Journalists have often emphasized to me the difference between news and not-news by comparing, “Man bites dog” which is news, to “Dog bites man” which is not. So the growing number of headlines about disproportionate death from Covid-19 among African Americans strikes me as not-news. This is perhaps because I started to do AIDS research in 1986 looking at the question, “Why was there excess risk for AIDS among Blacks and Hispanics in the United States?” After some years of work, I could confidently say that the answer lay in the dismantling of the communities of color, a process that was vicious then and has not stopped since. While gentrification has been temporarily driven out of the headlines, it is the latest form that this disruption has taken.

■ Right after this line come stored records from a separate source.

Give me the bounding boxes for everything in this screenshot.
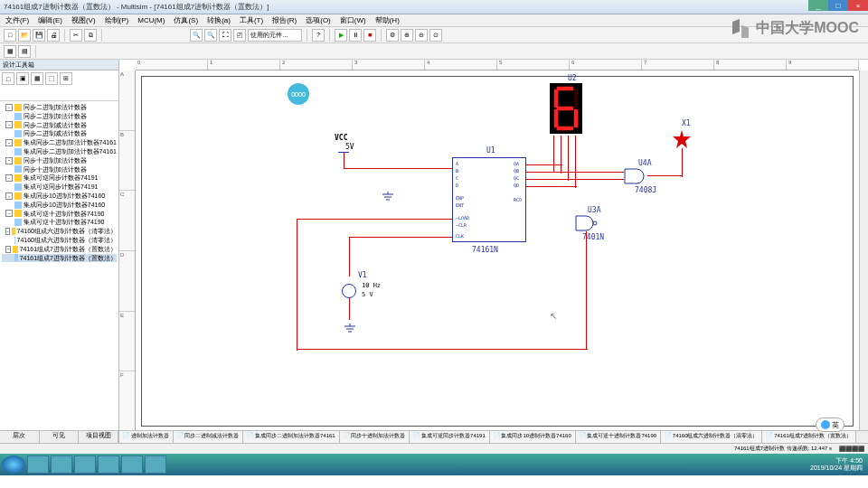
cut-icon[interactable]: ✂ [70, 29, 82, 42]
help-icon[interactable]: ? [312, 29, 325, 42]
stop-icon[interactable]: ■ [363, 29, 376, 42]
tool-icon[interactable]: ▣ [16, 72, 29, 85]
tool-icon[interactable]: ⬚ [45, 72, 58, 85]
tree-node[interactable]: -集成同步10进制计数器74160 [2, 192, 117, 201]
tree-leaf[interactable]: 同步十进制加法计数器 [2, 165, 117, 174]
cursor-icon: ↖ [550, 311, 557, 321]
indicator-led[interactable] [673, 130, 691, 148]
run-icon[interactable]: ▶ [335, 29, 347, 42]
print-icon[interactable]: 🖨 [47, 29, 60, 42]
menu-transfer[interactable]: 转换(a) [207, 15, 231, 25]
and-gate[interactable] [624, 168, 647, 184]
schematic-sheet[interactable]: VCC 5V U1 74161N A B C D ENP ENT ~LOAD ~… [136, 70, 859, 432]
overlay-bubble[interactable]: 0000 [288, 83, 309, 105]
ime-button[interactable]: 英 [816, 418, 844, 432]
tool-icon[interactable]: ▦ [4, 45, 16, 58]
sheet-tab[interactable]: 📄 74161组成7进制计数（置数法） [762, 431, 856, 443]
menu-simulate[interactable]: 仿真(S) [174, 15, 198, 25]
status-text: 74161组成7进制计数 传递函数: 12.447 s [734, 445, 832, 453]
tool-icon[interactable]: □ [2, 72, 14, 85]
taskbar-app-icon[interactable] [51, 455, 72, 474]
minimize-button[interactable]: _ [808, 0, 828, 11]
tool-icon[interactable]: ⊞ [60, 72, 72, 85]
tool-icon[interactable]: ⊖ [415, 29, 428, 42]
copy-icon[interactable]: ⧉ [84, 29, 97, 42]
open-icon[interactable]: 📂 [18, 29, 31, 42]
windows-taskbar: 下午 4:50 2019/10/24 星期四 [0, 454, 868, 475]
tree-node[interactable]: -同步二进制加法计数器 [2, 103, 117, 112]
tree-leaf[interactable]: 集成同步二进制加法计数器74161 [2, 147, 117, 156]
tree-node[interactable]: -同步二进制减法计数器 [2, 121, 117, 130]
tree-leaf[interactable]: 集成可逆同步计数器74191 [2, 183, 117, 192]
tab-project[interactable]: 项目视图 [79, 431, 118, 443]
system-tray[interactable]: 下午 4:50 2019/10/24 星期四 [810, 457, 866, 471]
sheet-tab[interactable]: 📄 同步二进制减法计数器 [174, 431, 244, 443]
tree-leaf[interactable]: 同步二进制加法计数器 [2, 112, 117, 121]
component-combo[interactable] [248, 29, 302, 42]
tool-icon[interactable]: ▤ [18, 45, 31, 58]
new-icon[interactable]: □ [4, 29, 16, 42]
status-icons: ⬛⬛⬛⬛ [839, 446, 864, 452]
taskbar-app-icon[interactable] [27, 455, 49, 474]
ground-symbol [382, 188, 394, 197]
tree-node[interactable]: -集成可逆十进制计数器74190 [2, 210, 117, 219]
clock-source[interactable] [342, 284, 356, 298]
menu-tools[interactable]: 工具(T) [240, 15, 263, 25]
menu-help[interactable]: 帮助(H) [375, 15, 400, 25]
tool-icon[interactable]: ⚙ [386, 29, 399, 42]
tree-node[interactable]: -74160组成六进制计数器（清零法） [2, 227, 117, 236]
sheet-tab[interactable]: 📄 集成可逆同步计数器74191 [410, 431, 489, 443]
tree-node[interactable]: -同步十进制加法计数器 [2, 156, 117, 165]
zoom-area-icon[interactable]: ◰ [233, 29, 246, 42]
tool-icon[interactable]: ⊕ [401, 29, 413, 42]
tab-hierarchy[interactable]: 层次 [0, 431, 40, 443]
sheet-tab[interactable]: 📄 同步十进制加法计数器 [340, 431, 410, 443]
zoom-fit-icon[interactable]: ⛶ [219, 29, 231, 42]
close-button[interactable]: × [848, 0, 868, 11]
taskbar-app-icon[interactable] [145, 455, 166, 474]
taskbar-app-icon[interactable] [98, 455, 119, 474]
tree-node[interactable]: -74161组成7进制计数器（置数法） [2, 245, 117, 254]
sheet-tab[interactable]: 📄 74160组成六进制计数器（清零法） [661, 431, 762, 443]
tab-visibility[interactable]: 可见 [40, 431, 80, 443]
tree-leaf[interactable]: 74161组成7进制计数器（置数法） [2, 254, 117, 263]
taskbar-app-icon[interactable] [121, 455, 143, 474]
tool-icon[interactable]: ⊙ [429, 29, 442, 42]
panel-tabs: 层次 可见 项目视图 [0, 430, 118, 443]
pause-icon[interactable]: ⏸ [349, 29, 362, 42]
tree-leaf[interactable]: 同步二进制减法计数器 [2, 129, 117, 138]
menu-reports[interactable]: 报告(R) [272, 15, 297, 25]
wire [344, 152, 344, 168]
sheet-tab[interactable]: 📄 集成同步10进制计数器74160 [490, 431, 576, 443]
zoom-out-icon[interactable]: 🔍 [204, 29, 217, 42]
save-icon[interactable]: 💾 [33, 29, 45, 42]
menu-window[interactable]: 窗口(W) [340, 15, 366, 25]
svg-marker-2 [673, 130, 691, 148]
menu-options[interactable]: 选项(O) [306, 15, 331, 25]
zoom-in-icon[interactable]: 🔍 [190, 29, 203, 42]
design-tree[interactable]: -同步二进制加法计数器同步二进制加法计数器-同步二进制减法计数器同步二进制减法计… [0, 101, 118, 430]
maximize-button[interactable]: □ [828, 0, 848, 11]
vcc-value: 5V [345, 143, 354, 151]
menu-view[interactable]: 视图(V) [71, 15, 96, 25]
tree-node[interactable]: -集成可逆同步计数器74191 [2, 174, 117, 183]
menu-edit[interactable]: 编辑(E) [38, 15, 62, 25]
seven-segment-display[interactable] [550, 83, 582, 134]
sheet-tab[interactable]: 📄 进制加法计数器 [119, 431, 174, 443]
menu-mcu[interactable]: MCU(M) [137, 16, 165, 24]
nand-gate[interactable] [575, 215, 599, 231]
start-button[interactable] [2, 455, 25, 474]
taskbar-app-icon[interactable] [74, 455, 96, 474]
menu-place[interactable]: 绘制(P) [105, 15, 129, 25]
menu-file[interactable]: 文件(F) [5, 15, 29, 25]
tree-node[interactable]: -集成同步二进制加法计数器74161 [2, 138, 117, 147]
scrollbar-vertical[interactable] [859, 70, 868, 432]
tool-icon[interactable]: ▦ [31, 72, 43, 85]
sheet-tab[interactable]: 📄 集成同步二进制加法计数器74161 [243, 431, 339, 443]
pin-label: ENP [456, 195, 464, 201]
sheet-tab[interactable]: 📄 集成可逆十进制计数器74190 [576, 431, 661, 443]
tree-leaf[interactable]: 集成可逆十进制计数器74190 [2, 218, 117, 227]
tree-leaf[interactable]: 集成同步10进制计数器74160 [2, 201, 117, 210]
schematic-canvas[interactable]: 0123456789 ABCDEF VCC 5V U1 74161N A B C… [119, 60, 868, 443]
tree-leaf[interactable]: 74160组成六进制计数器（清零法） [2, 236, 117, 245]
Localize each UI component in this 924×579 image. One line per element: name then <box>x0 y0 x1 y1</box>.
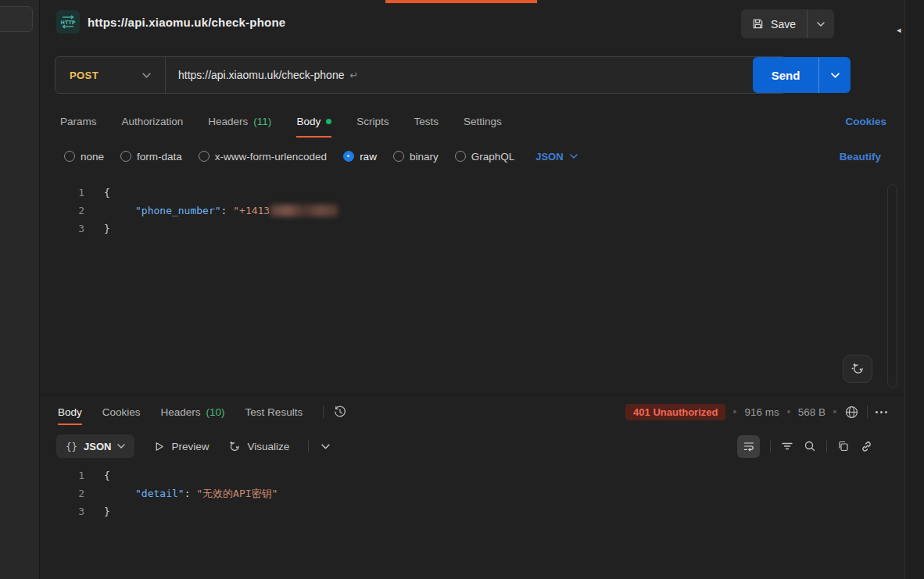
response-tab-headers[interactable]: Headers (10) <box>161 399 225 425</box>
tab-settings[interactable]: Settings <box>464 105 502 138</box>
tab-label: Body <box>58 406 82 418</box>
dot-icon <box>876 411 878 413</box>
radio-label: raw <box>360 151 377 163</box>
postbot-sparkle-icon <box>851 362 865 376</box>
response-toolbar: {} JSON Preview Visualize <box>41 432 904 460</box>
response-meta: 401 Unauthorized 916 ms 568 B <box>625 399 887 425</box>
globe-icon <box>844 405 859 420</box>
radio-x-www-form-urlencoded[interactable]: x-www-form-urlencoded <box>199 151 327 163</box>
response-view-tools <box>737 432 873 460</box>
tab-scripts[interactable]: Scripts <box>356 105 389 138</box>
filter-button[interactable] <box>781 440 793 452</box>
url-value: https://api.xiaomu.uk/check-phone <box>178 69 344 81</box>
chevron-down-icon <box>117 444 125 449</box>
link-icon <box>860 440 873 453</box>
toolbar-divider <box>308 440 309 452</box>
method-label: POST <box>70 70 98 81</box>
token-string: "无效的API密钥" <box>196 487 278 501</box>
tab-headers[interactable]: Headers (11) <box>208 105 271 138</box>
url-input[interactable]: https://api.xiaomu.uk/check-phone ↵ <box>178 69 786 81</box>
body-type-selector: none form-data x-www-form-urlencoded raw… <box>41 143 904 170</box>
headers-count: (10) <box>206 406 225 418</box>
response-tab-body[interactable]: Body <box>58 399 82 425</box>
dot-icon <box>880 411 883 413</box>
tab-body[interactable]: Body <box>296 105 331 138</box>
editor-scrollbar[interactable] <box>887 184 897 388</box>
request-title: https://api.xiaomu.uk/check-phone <box>88 0 285 44</box>
network-info-button[interactable] <box>844 405 859 420</box>
token-brace: { <box>104 187 110 198</box>
enter-key-hint: ↵ <box>349 70 358 81</box>
code-line: 2 "phone_number" : "+1413 <box>41 202 885 220</box>
tab-label: Test Results <box>245 406 303 418</box>
visualize-button[interactable]: Visualize <box>227 440 289 453</box>
token-brace: { <box>104 470 110 481</box>
save-button-group: Save <box>741 9 834 38</box>
toolbar-divider <box>826 440 827 452</box>
language-dropdown[interactable]: JSON <box>535 151 577 163</box>
radio-label: none <box>81 151 104 163</box>
history-clock-icon <box>333 405 347 419</box>
radio-graphql[interactable]: GraphQL <box>455 151 515 163</box>
radio-binary[interactable]: binary <box>393 151 439 163</box>
chevron-down-icon <box>831 73 840 78</box>
braces-icon: {} <box>66 441 77 452</box>
save-button[interactable]: Save <box>741 9 807 38</box>
visualize-label: Visualize <box>247 441 289 452</box>
copy-icon <box>837 440 850 452</box>
radio-icon <box>393 151 404 162</box>
dot-separator <box>833 410 836 413</box>
svg-text:HTTP: HTTP <box>61 20 76 26</box>
preview-button[interactable]: Preview <box>153 441 209 452</box>
format-options-button[interactable] <box>321 444 330 449</box>
code-line: 2 "detail" : "无效的API密钥" <box>41 484 885 502</box>
token-key: "detail" <box>135 488 184 499</box>
request-header-bar: HTTP https://api.xiaomu.uk/check-phone S… <box>41 0 904 44</box>
share-link-button[interactable] <box>860 440 873 453</box>
radio-none[interactable]: none <box>64 151 104 163</box>
tab-tests[interactable]: Tests <box>414 105 439 138</box>
filter-icon <box>781 440 793 452</box>
modified-dot-icon <box>326 119 331 124</box>
right-sidebar-rail <box>904 0 924 579</box>
request-body-editor[interactable]: 1 { 2 "phone_number" : "+1413 3 } <box>41 184 885 238</box>
method-selector[interactable]: POST <box>56 57 165 93</box>
tab-authorization[interactable]: Authorization <box>122 105 184 138</box>
response-history-button[interactable] <box>333 399 347 425</box>
radio-icon <box>120 151 131 162</box>
radio-raw[interactable]: raw <box>343 151 377 163</box>
response-more-options-button[interactable] <box>876 411 887 413</box>
tab-label: Headers <box>208 116 248 127</box>
chevron-down-icon <box>817 22 825 27</box>
search-button[interactable] <box>804 440 816 452</box>
preview-label: Preview <box>171 441 209 452</box>
postbot-button[interactable] <box>843 355 872 383</box>
line-number: 3 <box>41 506 84 517</box>
send-button[interactable]: Send <box>753 57 818 93</box>
response-tab-test-results[interactable]: Test Results <box>245 399 303 425</box>
sidebar-partial-element <box>0 6 33 32</box>
tab-label: Params <box>60 116 97 127</box>
radio-form-data[interactable]: form-data <box>120 151 182 163</box>
dot-icon <box>885 411 887 413</box>
radio-label: form-data <box>137 151 182 163</box>
url-bar-divider <box>165 57 166 93</box>
redacted-phone-blur <box>270 205 338 216</box>
wrap-text-button[interactable] <box>737 435 760 458</box>
response-tab-cookies[interactable]: Cookies <box>102 399 141 425</box>
save-options-button[interactable] <box>808 9 834 38</box>
response-body-viewer[interactable]: 1 { 2 "detail" : "无效的API密钥" 3 } <box>41 466 885 520</box>
response-format-dropdown[interactable]: {} JSON <box>56 434 134 458</box>
line-number: 2 <box>41 205 84 216</box>
cookies-link[interactable]: Cookies <box>845 105 886 138</box>
send-button-group: Send <box>753 57 851 93</box>
beautify-link[interactable]: Beautify <box>840 143 881 170</box>
tab-params[interactable]: Params <box>60 105 97 138</box>
toolbar-divider <box>867 406 868 418</box>
chevron-down-icon <box>570 154 578 159</box>
language-label: JSON <box>535 151 563 163</box>
line-number: 3 <box>41 223 84 234</box>
send-options-button[interactable] <box>819 57 851 93</box>
request-response-divider[interactable] <box>41 395 904 395</box>
copy-button[interactable] <box>837 440 850 452</box>
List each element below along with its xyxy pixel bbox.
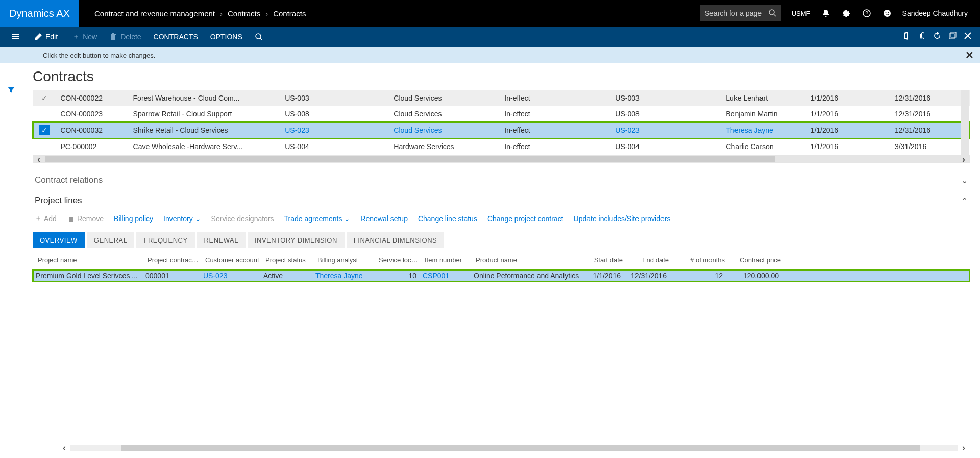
col-product-name[interactable]: Product name [473,254,590,266]
tab-overview[interactable]: OVERVIEW [33,232,85,248]
smiley-icon[interactable] [882,8,892,18]
col-end-date[interactable]: End date [626,254,672,266]
cell-service[interactable]: Cloud Services [389,106,500,122]
office-icon[interactable] [902,32,911,42]
cell-account[interactable]: US-003 [281,90,389,106]
app-logo[interactable]: Dynamics AX [0,0,79,27]
cell-end[interactable]: 12/31/2016 [891,122,970,139]
cell-account[interactable]: US-004 [281,139,389,154]
col-project-status[interactable]: Project status [262,254,314,266]
cell-loc[interactable]: US-003 [611,90,722,106]
refresh-icon[interactable] [933,32,941,42]
cell-loc-link[interactable]: US-023 [611,122,722,139]
scroll-right-icon[interactable]: › [958,443,970,453]
cell-start-date[interactable]: 1/1/2016 [588,270,624,282]
col-months[interactable]: # of months [672,254,728,266]
cell-id[interactable]: CON-000022 [56,90,129,106]
cell-status[interactable]: In-effect [500,106,611,122]
cell-project-status[interactable]: Active [260,270,312,282]
cell-item-number-link[interactable]: CSP001 [420,270,471,282]
cell-start[interactable]: 1/1/2016 [806,90,891,106]
trade-agreements-dropdown[interactable]: Trade agreements ⌄ [284,214,351,223]
cell-status[interactable]: In-effect [500,122,611,139]
cell-product-name[interactable]: Online Peformance and Analytics [471,270,588,282]
tab-inventory-dimension[interactable]: INVENTORY DIMENSION [248,232,345,248]
table-row[interactable]: ✓ CON-000022 Forest Warehouse - Cloud Co… [33,90,970,106]
cell-start[interactable]: 1/1/2016 [806,106,891,122]
scroll-left-icon[interactable]: ‹ [33,154,45,165]
cell-end[interactable]: 3/31/2016 [891,139,970,154]
company-label[interactable]: USMF [792,10,811,17]
filter-icon[interactable] [7,86,15,96]
add-button[interactable]: ＋Add [35,214,57,223]
contracts-tab[interactable]: CONTRACTS [148,27,204,47]
cell-id[interactable]: CON-000032 [56,122,129,139]
close-icon[interactable]: ✕ [965,49,974,61]
search-icon[interactable] [768,9,776,18]
help-icon[interactable]: ? [862,8,872,18]
cell-loc[interactable]: US-008 [611,106,722,122]
cell-owner[interactable]: Benjamin Martin [722,106,806,122]
cell-start[interactable]: 1/1/2016 [806,122,891,139]
breadcrumb-item-1[interactable]: Contracts [228,9,260,18]
cell-name[interactable]: Cave Wholesale -Hardware Serv... [129,139,281,154]
table-row[interactable]: PC-000002 Cave Wholesale -Hardware Serv.… [33,139,970,154]
cell-account[interactable]: US-008 [281,106,389,122]
tab-frequency[interactable]: FREQUENCY [136,232,194,248]
cell-owner-link[interactable]: Theresa Jayne [722,122,806,139]
cell-start[interactable]: 1/1/2016 [806,139,891,154]
user-name[interactable]: Sandeep Chaudhury [902,9,968,17]
hamburger-menu-button[interactable] [5,27,26,47]
col-start-date[interactable]: Start date [590,254,626,266]
vertical-scrollbar[interactable] [961,90,969,156]
cell-account-link[interactable]: US-023 [281,122,389,139]
cell-name[interactable]: Shrike Retail - Cloud Services [129,122,281,139]
cell-id[interactable]: PC-000002 [56,139,129,154]
cell-contract-price[interactable]: 120,000.00 [726,270,782,282]
cell-service-link[interactable]: Cloud Services [389,122,500,139]
service-designators-link[interactable]: Service designators [211,214,274,223]
col-project-name[interactable]: Project name [35,254,144,266]
cell-service-location[interactable]: 10 [374,270,420,282]
col-service-location[interactable]: Service locati... [376,254,422,266]
paperclip-icon[interactable] [918,32,926,42]
cell-name[interactable]: Sparrow Retail - Cloud Support [129,106,281,122]
cell-loc[interactable]: US-004 [611,139,722,154]
search-input[interactable]: Search for a page [700,5,781,21]
col-billing-analyst[interactable]: Billing analyst [314,254,376,266]
tab-financial-dimensions[interactable]: FINANCIAL DIMENSIONS [347,232,444,248]
change-line-status-link[interactable]: Change line status [418,214,477,223]
col-customer-account[interactable]: Customer account [202,254,262,266]
remove-button[interactable]: Remove [67,214,104,223]
cell-owner[interactable]: Charlie Carson [722,139,806,154]
cell-project-contract-id[interactable]: 000001 [142,270,200,282]
cell-end-date[interactable]: 12/31/2016 [624,270,670,282]
options-tab[interactable]: OPTIONS [204,27,249,47]
new-button[interactable]: ＋ New [66,27,103,47]
section-contract-relations[interactable]: Contract relations ⌄ [33,170,970,190]
renewal-setup-link[interactable]: Renewal setup [360,214,408,223]
popout-icon[interactable] [948,32,957,42]
breadcrumb-item-2[interactable]: Contracts [273,9,306,18]
cell-project-name[interactable]: Premium Gold Level Serivces ... [33,270,142,282]
cell-billing-analyst-link[interactable]: Theresa Jayne [312,270,374,282]
breadcrumb-item-0[interactable]: Contract and revenue management [94,9,215,18]
check-icon[interactable]: ✓ [39,125,50,135]
cell-end[interactable]: 12/31/2016 [891,106,970,122]
cell-end[interactable]: 12/31/2016 [891,90,970,106]
change-project-contract-link[interactable]: Change project contract [487,214,564,223]
section-project-lines[interactable]: Project lines ⌃ [33,190,970,211]
cell-months[interactable]: 12 [670,270,726,282]
col-project-contract-id[interactable]: Project contract ID [144,254,202,266]
tab-general[interactable]: GENERAL [87,232,135,248]
cell-status[interactable]: In-effect [500,90,611,106]
col-contract-price[interactable]: Contract price [728,254,784,266]
find-button[interactable] [249,27,269,47]
cell-owner[interactable]: Luke Lenhart [722,90,806,106]
table-row[interactable]: CON-000023 Sparrow Retail - Cloud Suppor… [33,106,970,122]
chevron-up-icon[interactable]: ⌃ [961,196,968,206]
tab-renewal[interactable]: RENEWAL [197,232,246,248]
cell-service[interactable]: Cloud Services [389,90,500,106]
close-icon[interactable] [964,32,972,42]
cell-status[interactable]: In-effect [500,139,611,154]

In fact, even if you don’t know about serial forced displacement and deindustrialization – the prime movers of excess risk for anything – it’s obvious from the simple observations of who can get out of the way of infection and who can’t, who can pay the rent for some months without work, and who can’t, who can get prompt access to excellent medical care and who can’t. Those are the people who are at greatest risk, and Blacks, Hispanics and immigrants are over-represented among them. That they are likely to die in outrageous numbers is a foregone conclusion. We can parse the disparities among those at highest risk, if we need to. Many immigrants, for example, are younger and in excellent health, even if terribly poor. They are in better shape to survive than the African American population, which includes older people and people with a high rate of chronic illness from “weathering,” as Arline Geronimus styles it. While some are saying that the issue is a desperate lack of data, I am reminded of my colleague Dr. Jennifer Stevens Dickson, who, at the end of her dissertation on the failure of AIDS care to reach poor women of color, declared, “No further research is needed.”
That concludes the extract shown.